In 1960, Dennis Jackson became the first African American student-athlete to participate on a Murray State University team. Jackson visits the Sounds Good studio to reflect on his time at MSU and his athletic career.

From 1960 to 1964, Dennis Jackson was an incredibly successful athlete at MSU. He competed as a receiver, tailback, and safety in football and was a part of the MSU 4x100 meter relay team that had the best time in the southeast region. Jackson was named to the all-OVC football team in 1964. He was also inducted into the Kentucky High School Athletic Hall of Fame in 1999.

Jackson's passion for athletics carried on into his professional career. He currently lives in Paducah, where he has worked as a Paducah Public Schools administrator, officiated fifteen state basketball championships, and currently serves as the Director of District Personnel for the Paducah Public Schools. Prior to his current position, Jackson has taught health, physical education, history, and social studies at various schools such as Trigg County Junior High School in Cadiz, KY, Bard Junior High in Benton Harbor, MI, and Jetton Junior High, Brazelton Junior High/Paducah Middle School, and Paducah Tilghman in Paducah, KY. He has also coached football, basketball, and track.
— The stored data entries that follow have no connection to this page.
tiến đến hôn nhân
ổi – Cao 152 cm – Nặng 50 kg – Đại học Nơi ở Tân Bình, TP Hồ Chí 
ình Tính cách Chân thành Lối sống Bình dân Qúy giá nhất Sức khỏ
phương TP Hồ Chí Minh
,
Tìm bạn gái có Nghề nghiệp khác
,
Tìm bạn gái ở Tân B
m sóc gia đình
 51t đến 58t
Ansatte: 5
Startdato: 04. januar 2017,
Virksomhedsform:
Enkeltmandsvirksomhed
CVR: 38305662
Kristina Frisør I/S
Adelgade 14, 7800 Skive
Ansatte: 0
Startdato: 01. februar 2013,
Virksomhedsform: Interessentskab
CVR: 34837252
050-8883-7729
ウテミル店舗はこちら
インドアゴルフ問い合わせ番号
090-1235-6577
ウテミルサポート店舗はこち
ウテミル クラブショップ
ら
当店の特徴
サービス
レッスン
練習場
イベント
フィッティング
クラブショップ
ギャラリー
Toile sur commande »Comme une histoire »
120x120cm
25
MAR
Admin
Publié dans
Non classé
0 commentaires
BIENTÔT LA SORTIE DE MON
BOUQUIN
He has received numerous honors and awards, including the Kentucky Colonel Award, Duke of Paducah, and Teacher of the Year for Paducah Middle School. 
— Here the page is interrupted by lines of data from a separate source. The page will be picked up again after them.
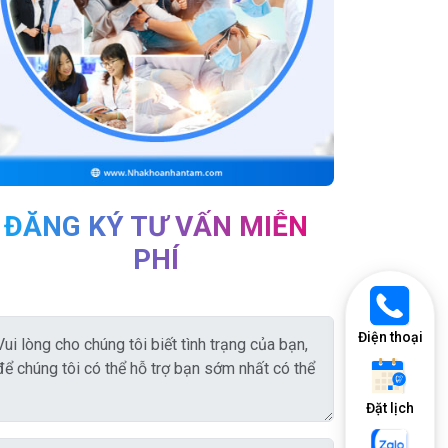
ĐĂNG KÝ TƯ VẤN MIỄN
PHÍ
Điện thoại
Đặt lịch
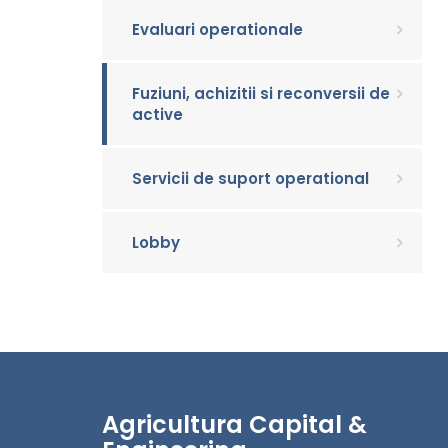
Evaluari operationale
Fuziuni, achizitii si reconversii de
active
Servicii de suport operational
Lobby
Agricultura Capital &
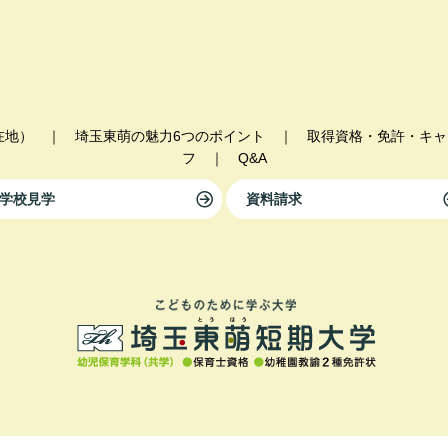
在地）
｜
埼玉東萌の魅力6つのポイント
｜
取得資格・免許・キャ
フ
｜
Q&A
学校見学
資料請求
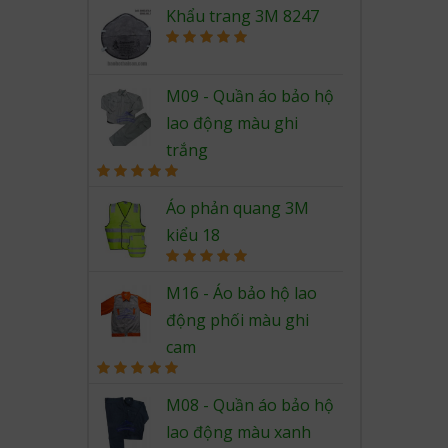
out of 5
Khẩu trang 3M 8247
Rated
5.00
out of 5
M09 - Quần áo bảo hộ
lao động màu ghi
trắng
Rated
5.00
out of 5
Áo phản quang 3M
kiểu 18
Rated
5.00
out of 5
M16 - Áo bảo hộ lao
động phối màu ghi
cam
Rated
5.00
out of 5
M08 - Quần áo bảo hộ
lao động màu xanh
While visiting the Sounds Good studio, Jackson recounts his time at Murray State, and the process of becoming the first African American student-athlete, as going fairly smoothly in relation to other colleges of the area. Jackson recalls the faculty members, teammates, and his family all being extremely supportive. Yet even in the midst of the civil rights movement, Jackson didn't consider himself to be a trailblazer, saying "I just assumed that was something that was meant to be."

However, Jackson was not able to avoid the racism running rampant in the U.S. at the time. He recalled two separate occasions in which he was racially discriminated. At a hotel in Murfreesboro, TN, everyone on the track team was allowed to check into their rooms except for Jackson. Rather than stay in the hotel with the rest of his teammates, he had to find a different place to stay downtown with an elderly couple. Sometimes, he met discrimination from members of opposing football teams. At a game at Tennessee Tech, Jackson recalls a player who, for seemingly no reason, kicked Jackson in the head. The injuries sustained by the assault forced Jackson to sit out on multiple games. When speaking of the referee who didn't call for any foul or misconduct, he says the referee "either did not see it or pretended he didn't see it." Jackson explained that he held no grudges for the behavior at Tennessee Tech, but that he had continued to search for the player who kicked him in the hopes that he could discuss what had happened. When asked if he thought the player would feel differently now, Jackson said, "hopefully that was just a sign of the times, and everything is different now." 

Jackson's athletic career shaped the way he treats his own student-athletes today. He attributes a large part of his coaching techniques to the experiences he faced as a minority athlete during one of the most turbulent social movements of U.S. history. "I [make] an effort to treat everybody the same," Jackson says, "no matter where they came from, which side of town they were on, or what complexion they were."